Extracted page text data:
Content starts

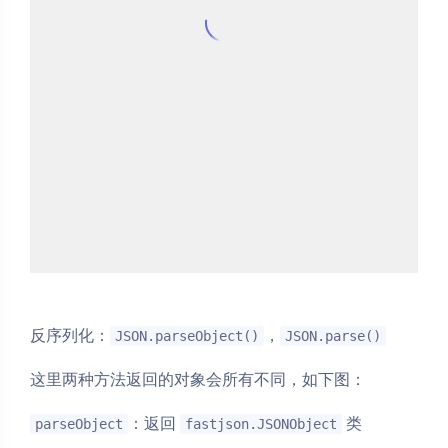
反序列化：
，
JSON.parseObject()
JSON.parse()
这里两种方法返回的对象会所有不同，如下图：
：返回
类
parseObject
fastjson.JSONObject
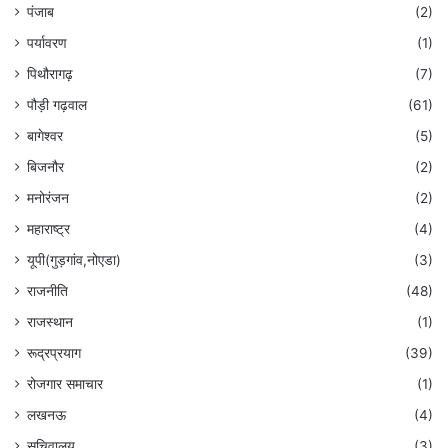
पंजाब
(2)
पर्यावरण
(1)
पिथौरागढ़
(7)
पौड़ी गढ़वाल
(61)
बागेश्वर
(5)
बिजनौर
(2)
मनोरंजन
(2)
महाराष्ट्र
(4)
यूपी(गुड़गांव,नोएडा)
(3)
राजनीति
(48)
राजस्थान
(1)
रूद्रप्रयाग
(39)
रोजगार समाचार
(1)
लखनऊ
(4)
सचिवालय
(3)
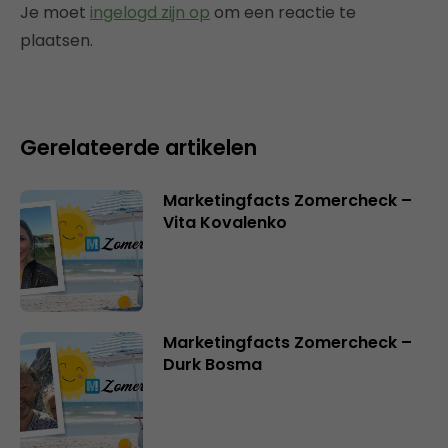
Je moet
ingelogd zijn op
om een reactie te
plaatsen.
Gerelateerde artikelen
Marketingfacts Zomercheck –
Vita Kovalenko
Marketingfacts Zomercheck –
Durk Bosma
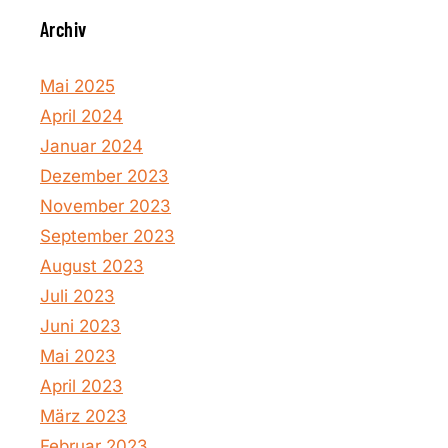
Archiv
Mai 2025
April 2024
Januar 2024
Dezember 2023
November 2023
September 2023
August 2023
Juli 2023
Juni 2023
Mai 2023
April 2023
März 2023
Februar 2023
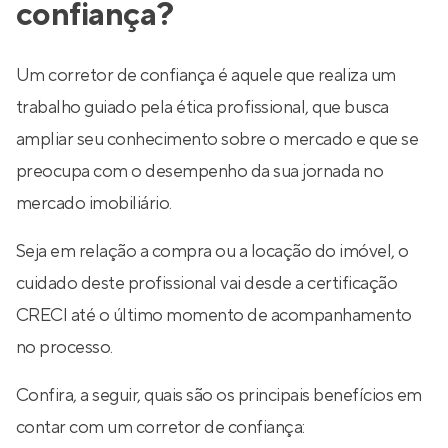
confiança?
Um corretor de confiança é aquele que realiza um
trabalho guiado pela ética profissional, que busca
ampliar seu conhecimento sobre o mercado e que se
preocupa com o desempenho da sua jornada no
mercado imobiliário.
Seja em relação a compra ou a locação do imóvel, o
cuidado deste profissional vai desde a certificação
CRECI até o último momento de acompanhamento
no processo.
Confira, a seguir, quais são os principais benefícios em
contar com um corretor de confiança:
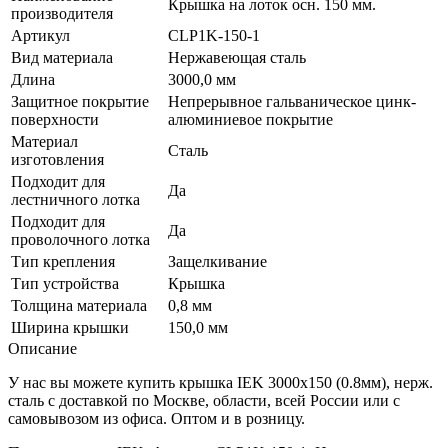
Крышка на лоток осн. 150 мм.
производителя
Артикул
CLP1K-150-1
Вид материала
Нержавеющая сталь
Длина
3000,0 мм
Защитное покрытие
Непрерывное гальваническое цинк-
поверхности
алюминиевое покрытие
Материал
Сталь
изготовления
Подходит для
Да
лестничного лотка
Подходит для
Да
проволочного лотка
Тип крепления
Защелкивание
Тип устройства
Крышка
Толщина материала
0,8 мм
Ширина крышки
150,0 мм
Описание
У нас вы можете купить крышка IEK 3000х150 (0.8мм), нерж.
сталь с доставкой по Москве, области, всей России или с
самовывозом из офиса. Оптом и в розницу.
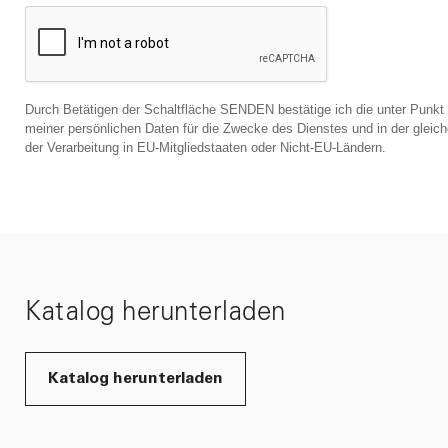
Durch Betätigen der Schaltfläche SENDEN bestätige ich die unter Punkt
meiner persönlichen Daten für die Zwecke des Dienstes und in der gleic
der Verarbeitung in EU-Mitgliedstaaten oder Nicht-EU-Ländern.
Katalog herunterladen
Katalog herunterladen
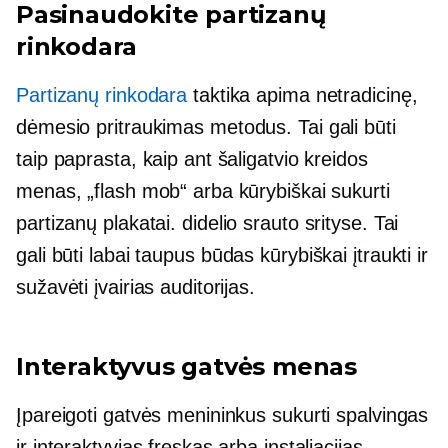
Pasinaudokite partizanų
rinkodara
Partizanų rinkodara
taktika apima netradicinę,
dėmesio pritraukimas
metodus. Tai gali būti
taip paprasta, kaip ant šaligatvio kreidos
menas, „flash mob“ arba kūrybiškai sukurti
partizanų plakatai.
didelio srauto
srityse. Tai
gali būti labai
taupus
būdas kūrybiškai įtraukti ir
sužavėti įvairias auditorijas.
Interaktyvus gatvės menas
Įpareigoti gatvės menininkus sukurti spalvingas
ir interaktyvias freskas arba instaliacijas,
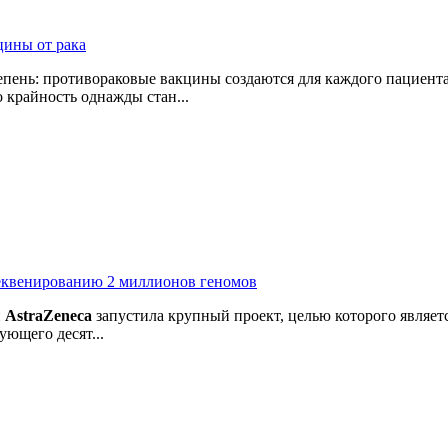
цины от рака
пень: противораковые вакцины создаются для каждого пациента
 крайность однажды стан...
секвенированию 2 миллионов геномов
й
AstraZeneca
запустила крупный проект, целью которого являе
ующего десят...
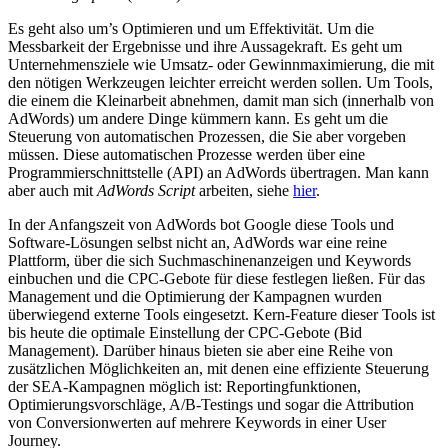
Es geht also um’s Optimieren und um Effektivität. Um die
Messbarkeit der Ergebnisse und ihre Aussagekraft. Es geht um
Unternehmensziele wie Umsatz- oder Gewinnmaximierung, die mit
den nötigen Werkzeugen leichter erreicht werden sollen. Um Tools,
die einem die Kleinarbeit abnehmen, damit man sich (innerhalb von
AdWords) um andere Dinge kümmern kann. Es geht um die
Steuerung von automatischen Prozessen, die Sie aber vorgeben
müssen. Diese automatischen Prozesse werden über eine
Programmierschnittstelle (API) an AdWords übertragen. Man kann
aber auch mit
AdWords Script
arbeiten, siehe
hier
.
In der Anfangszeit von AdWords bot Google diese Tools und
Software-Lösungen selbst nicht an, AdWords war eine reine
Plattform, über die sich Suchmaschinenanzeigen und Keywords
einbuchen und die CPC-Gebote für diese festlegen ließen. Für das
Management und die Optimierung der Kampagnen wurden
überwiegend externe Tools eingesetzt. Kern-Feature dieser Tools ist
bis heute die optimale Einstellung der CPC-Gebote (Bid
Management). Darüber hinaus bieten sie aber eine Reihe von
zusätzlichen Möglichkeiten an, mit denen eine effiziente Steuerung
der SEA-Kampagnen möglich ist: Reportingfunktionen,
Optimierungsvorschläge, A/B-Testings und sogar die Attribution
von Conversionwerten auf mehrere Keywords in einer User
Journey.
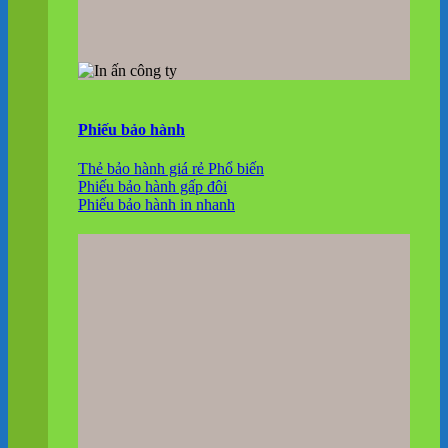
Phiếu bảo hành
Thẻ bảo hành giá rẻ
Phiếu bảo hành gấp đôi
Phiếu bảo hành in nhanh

Content ends

### Work instructions
With the pictures left out, write out exactly the lines above from the one containing "fastjson.JSONObject" through the one containing "contar com um".

### Exercise result
fastjson.JSONObject
पंजाब
(2)
पर्यावरण
(1)
पिथौरागढ़
(7)
पौड़ी गढ़वाल
(61)
बागेश्वर
(5)
बिजनौर
(2)
मनोरंजन
(2)
महाराष्ट्र
(4)
यूपी(गुड़गांव,नोएडा)
(3)
राजनीति
(48)
राजस्थान
(1)
रूद्रप्रयाग
(39)
रोजगार समाचार
(1)
लखनऊ
(4)
सचिवालय
(3)
Je moet
ingelogd zijn op
om een reactie te
plaatsen.
Gerelateerde artikelen
Marketingfacts Zomercheck –
Vita Kovalenko
Marketingfacts Zomercheck –
Durk Bosma
Archiv
Mai 2025
April 2024
Januar 2024
Dezember 2023
November 2023
September 2023
August 2023
Juli 2023
Juni 2023
Mai 2023
April 2023
März 2023
Februar 2023
confiança?
Um corretor de confiança é aquele que realiza um
trabalho guiado pela ética profissional, que busca
ampliar seu conhecimento sobre o mercado e que se
preocupa com o desempenho da sua jornada no
mercado imobiliário.
Seja em relação a compra ou a locação do imóvel, o
cuidado deste profissional vai desde a certificação
CRECI até o último momento de acompanhamento
no processo.
Confira, a seguir, quais são os principais benefícios em
contar com um corretor de confiança:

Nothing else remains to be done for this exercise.